You will notice that this code took much longer to run than the CNN example. One needs to note that while LSTMs are more powerful in utilizing the sequential nature of text, they are much more data hungry as compared to CNNs. Thus, the relative lower performance of the LSTM on a dataset need not necessarily be interpreted as a shortcoming of the model itself. It is possible that the amount of data we have is not sufficient to utilize the full potential of an LSTM. As with the case of CNN, several parameters, and hyper parameters play a very important role in the model performance, and it is always a good practice to explore multiple options and compare different models before finalizing on one.
Text Classification with large pre-trained language models
In the past two years, there were great improvements in using neural network based text representations for NLP tasks. We have discussed these under the section “Universal Text Representations”. These representations have been successfully used for text classification in the recent past, by fine tuning the pre-trained models to the given task and dataset. BERT, is a popular model used in this way for text classification. Let us take a look at how to use BERT for text classification, using the IMDB dataset we used earlier in this section. Full code can be accessed in the relevant notebook
Often deep learning based text classifiers are nothing but a condensed representation of the data they were trained on. These models are often as good as the training dataset. Selecting the right dataset becomes all the more important in such cases.
Learning with No or Less Data, and Adapting to New Domains
So far, we have seen examples of training different text classifiers with different text representations. In all these examples, we had a relatively large training dataset available for the task. However, in most real world scenarios, such datasets are not readily available. In other cases, you may have an available annotated dataset, but it might not be large enough to train a good classifier. There can also be cases where you have a large dataset of, say, customer complaints and requests for one product suite, but you are asked to customize your classifier to another product suite, for which we have a very small amount of data i.e., adapting an existing model to a new domain. In this section, let us discuss how to build good classification systems for such scenarios where one has no or little data or one has to adapt to new domain training data.
Less Training Data: Active Learning and Domain Adaptation
In the scenario described earlier when you collected small amounts of data using human annotations or bootstrapping, it may sometimes turn out that the amount of data was too small to build a good classification model. It is also possible that most of the requests we collected belonged to billing, and very few belonged to the other categories — which will result in a highly imbalanced dataset. Asking the agents to spend many hours doing manual annotation is not always feasible. What should we do in such scenarios?
One approach to address such problems is “active learning”, which is primarily about identifying which data points are more crucial to be used as training data. It helps to answer the following question — if you had 1000 data points but could get only 100 of them labelled, which 100 will you choose? What this means is that when it comes to training data, not all data points are equal. Some data points are more important as compared to others in determining the quality of the classifier trained. Active learning converts this into a continuous process.

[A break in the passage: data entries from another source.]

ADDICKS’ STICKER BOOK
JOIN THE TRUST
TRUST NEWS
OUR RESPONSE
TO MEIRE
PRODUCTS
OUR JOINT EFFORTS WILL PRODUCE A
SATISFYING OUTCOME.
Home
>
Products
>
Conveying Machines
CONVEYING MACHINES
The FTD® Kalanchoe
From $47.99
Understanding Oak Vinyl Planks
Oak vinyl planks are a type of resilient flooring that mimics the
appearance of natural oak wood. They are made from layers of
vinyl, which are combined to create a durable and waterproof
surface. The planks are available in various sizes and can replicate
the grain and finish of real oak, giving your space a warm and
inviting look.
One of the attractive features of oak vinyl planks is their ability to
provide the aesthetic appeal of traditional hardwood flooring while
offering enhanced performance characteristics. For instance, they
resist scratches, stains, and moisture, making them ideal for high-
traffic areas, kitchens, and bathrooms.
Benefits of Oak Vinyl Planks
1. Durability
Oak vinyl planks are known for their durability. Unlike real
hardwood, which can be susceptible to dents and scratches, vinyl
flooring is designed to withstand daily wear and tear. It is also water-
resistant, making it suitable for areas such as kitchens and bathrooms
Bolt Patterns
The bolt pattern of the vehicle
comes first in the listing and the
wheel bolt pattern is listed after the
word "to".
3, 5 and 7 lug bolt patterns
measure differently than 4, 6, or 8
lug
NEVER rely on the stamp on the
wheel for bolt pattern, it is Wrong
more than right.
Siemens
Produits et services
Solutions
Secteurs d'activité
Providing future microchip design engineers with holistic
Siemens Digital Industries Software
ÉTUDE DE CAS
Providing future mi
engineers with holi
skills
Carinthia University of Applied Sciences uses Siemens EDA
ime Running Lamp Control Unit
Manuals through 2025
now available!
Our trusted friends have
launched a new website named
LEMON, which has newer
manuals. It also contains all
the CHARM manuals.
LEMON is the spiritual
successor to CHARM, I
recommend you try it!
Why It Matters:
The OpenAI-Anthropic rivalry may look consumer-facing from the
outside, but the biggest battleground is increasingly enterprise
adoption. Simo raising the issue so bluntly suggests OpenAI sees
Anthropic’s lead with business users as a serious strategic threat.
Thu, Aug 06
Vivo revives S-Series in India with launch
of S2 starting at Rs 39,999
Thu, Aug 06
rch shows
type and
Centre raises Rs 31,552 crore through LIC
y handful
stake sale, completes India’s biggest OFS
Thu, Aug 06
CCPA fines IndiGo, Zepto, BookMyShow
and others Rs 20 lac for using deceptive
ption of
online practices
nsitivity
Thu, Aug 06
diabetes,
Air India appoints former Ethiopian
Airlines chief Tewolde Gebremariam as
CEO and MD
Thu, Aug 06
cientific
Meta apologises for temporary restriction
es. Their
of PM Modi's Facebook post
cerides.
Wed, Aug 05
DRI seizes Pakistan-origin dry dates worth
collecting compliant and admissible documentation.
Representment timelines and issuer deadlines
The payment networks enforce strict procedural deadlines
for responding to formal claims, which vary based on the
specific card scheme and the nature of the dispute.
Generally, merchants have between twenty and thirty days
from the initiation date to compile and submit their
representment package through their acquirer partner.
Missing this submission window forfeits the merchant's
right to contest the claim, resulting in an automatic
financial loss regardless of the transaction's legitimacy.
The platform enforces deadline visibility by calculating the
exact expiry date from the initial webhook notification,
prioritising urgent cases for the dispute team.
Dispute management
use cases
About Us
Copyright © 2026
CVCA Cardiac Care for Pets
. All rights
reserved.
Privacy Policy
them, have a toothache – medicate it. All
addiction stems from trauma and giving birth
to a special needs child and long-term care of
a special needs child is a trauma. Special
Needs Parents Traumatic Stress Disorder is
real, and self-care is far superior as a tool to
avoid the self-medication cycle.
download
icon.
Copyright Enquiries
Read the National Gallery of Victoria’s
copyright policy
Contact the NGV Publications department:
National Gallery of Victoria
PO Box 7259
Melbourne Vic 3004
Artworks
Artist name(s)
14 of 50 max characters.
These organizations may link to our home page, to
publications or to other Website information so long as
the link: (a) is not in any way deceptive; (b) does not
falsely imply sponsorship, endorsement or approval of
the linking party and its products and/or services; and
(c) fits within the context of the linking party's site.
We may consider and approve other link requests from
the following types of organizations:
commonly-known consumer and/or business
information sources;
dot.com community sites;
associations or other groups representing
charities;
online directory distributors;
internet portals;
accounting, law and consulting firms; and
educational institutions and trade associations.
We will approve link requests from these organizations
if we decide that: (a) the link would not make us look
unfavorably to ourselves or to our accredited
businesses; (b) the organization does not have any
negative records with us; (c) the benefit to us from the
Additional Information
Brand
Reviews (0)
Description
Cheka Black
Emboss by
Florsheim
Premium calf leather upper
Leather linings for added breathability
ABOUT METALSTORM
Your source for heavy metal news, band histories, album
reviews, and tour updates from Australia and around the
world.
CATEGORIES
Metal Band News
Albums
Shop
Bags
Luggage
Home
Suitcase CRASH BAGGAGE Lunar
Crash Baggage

The first step in active learning involves training the classifier with the available amount of data, and start using it to make predictions on new data. For the data points where the classifier is very unsure of its predictions, send them to human annotators for correct classification. Then, include these data points to the existing training data and re-train the model. This process is repeated until a satisfactory model performance is reached. Tools such as Prodi.gy have active learning solutions implemented for text classification, and support the efficient usage of active learning to create annotated data and text classification models quickly. The basic intuition behind active learning is as follows: the data points where the model is less confident are the data points that contribute most significantly in improving the quality of the model — hence get only those data points labeled.
Now, Imagine a scenario for your customer complaint classifier, where you have a lot of historical data for a range of products. However, you are now asked to tune it to work on a set of newer products. What is potentially challenging in this situation? Typical text classification approaches rely on the vocabulary of the training data. Hence, they are inherently biased towards the kind of language seen in the training data. So, if the new products are of a very different nature (e.g., model is trained on a suite of electronic products, and we are using it with complaints on cosmetic products), the pre-trained classifiers trained on some other source data are unlikely to perform well. However, it is also not realistic to train a new model from scratch on each product or product suite, as we will again run into the problem of insufficient training data. Domain adaptation is a method to address such scenarios, this is also called Transfer Learning. Here in we “transfer” what we learnt from one domain (source) with large amounts of data to another domain (target), with lesser amount of labeled, but large amounts of unlabeled data.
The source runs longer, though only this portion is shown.